Activity: Print again, word for word, all of the records below, and leave the pictures out.

START Information

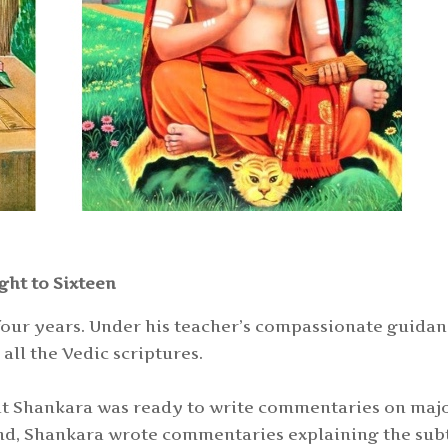
ght to Sixteen
 four years. Under his teacher’s compassionate guidan
ll the Vedic scriptures.
that Shankara was ready to write commentaries on maj
and, Shankara wrote commentaries explaining the sub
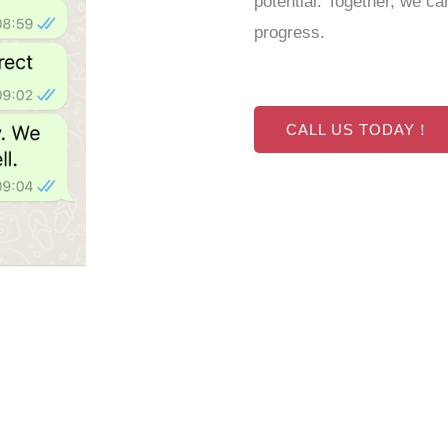
potential. Together, we ca
progress.
CALL US TODAY！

END Information

Your solution:
ght to Sixteen
 four years. Under his teacher’s compassionate guidan
ll the Vedic scriptures.
that Shankara was ready to write commentaries on maj
and, Shankara wrote commentaries explaining the sub
potential. Together, we ca
progress.
CALL US TODAY！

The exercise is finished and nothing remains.